Data START

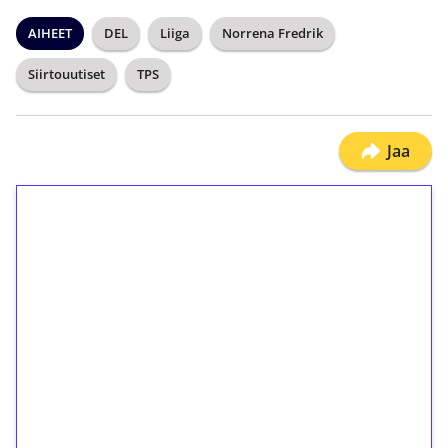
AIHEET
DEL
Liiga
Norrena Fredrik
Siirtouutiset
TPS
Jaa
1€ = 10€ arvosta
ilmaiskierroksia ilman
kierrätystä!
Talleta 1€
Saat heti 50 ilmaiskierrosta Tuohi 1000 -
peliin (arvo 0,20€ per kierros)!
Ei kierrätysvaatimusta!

Data END
Data START

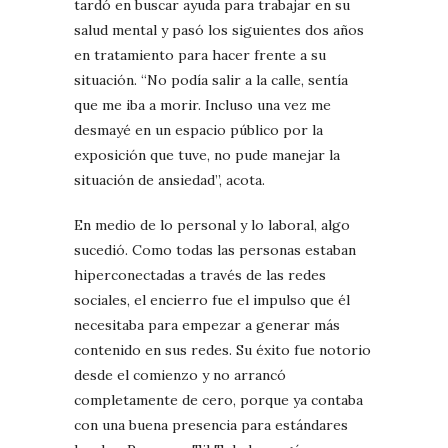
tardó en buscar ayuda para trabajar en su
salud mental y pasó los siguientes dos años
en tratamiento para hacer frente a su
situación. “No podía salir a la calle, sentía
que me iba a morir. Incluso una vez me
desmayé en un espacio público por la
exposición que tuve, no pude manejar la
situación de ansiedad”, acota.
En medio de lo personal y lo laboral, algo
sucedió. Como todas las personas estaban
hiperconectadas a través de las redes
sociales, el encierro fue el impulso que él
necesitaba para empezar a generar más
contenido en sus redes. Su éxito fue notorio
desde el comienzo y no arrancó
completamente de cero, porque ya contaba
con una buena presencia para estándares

Data END
Data START

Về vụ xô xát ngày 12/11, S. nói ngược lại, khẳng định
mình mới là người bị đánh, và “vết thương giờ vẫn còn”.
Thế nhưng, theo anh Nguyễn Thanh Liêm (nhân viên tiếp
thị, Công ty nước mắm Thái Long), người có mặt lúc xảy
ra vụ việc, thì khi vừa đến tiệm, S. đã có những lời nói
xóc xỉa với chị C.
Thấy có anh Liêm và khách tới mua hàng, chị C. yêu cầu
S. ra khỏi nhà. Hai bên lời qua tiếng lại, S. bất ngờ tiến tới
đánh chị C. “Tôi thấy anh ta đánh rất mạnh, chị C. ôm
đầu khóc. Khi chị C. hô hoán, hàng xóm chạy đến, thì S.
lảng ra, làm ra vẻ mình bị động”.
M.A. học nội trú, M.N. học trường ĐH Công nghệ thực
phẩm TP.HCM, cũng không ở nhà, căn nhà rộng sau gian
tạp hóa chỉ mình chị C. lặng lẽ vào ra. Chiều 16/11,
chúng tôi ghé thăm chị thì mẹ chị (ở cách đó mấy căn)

Data END

- **Your instructions**
Copy out all lines of the material above in which "Công" occurs.

- **Expected answer**
thị, Công ty nước mắm Thái Long), người có mặt lúc xảy
M.A. học nội trú, M.N. học trường ĐH Công nghệ thực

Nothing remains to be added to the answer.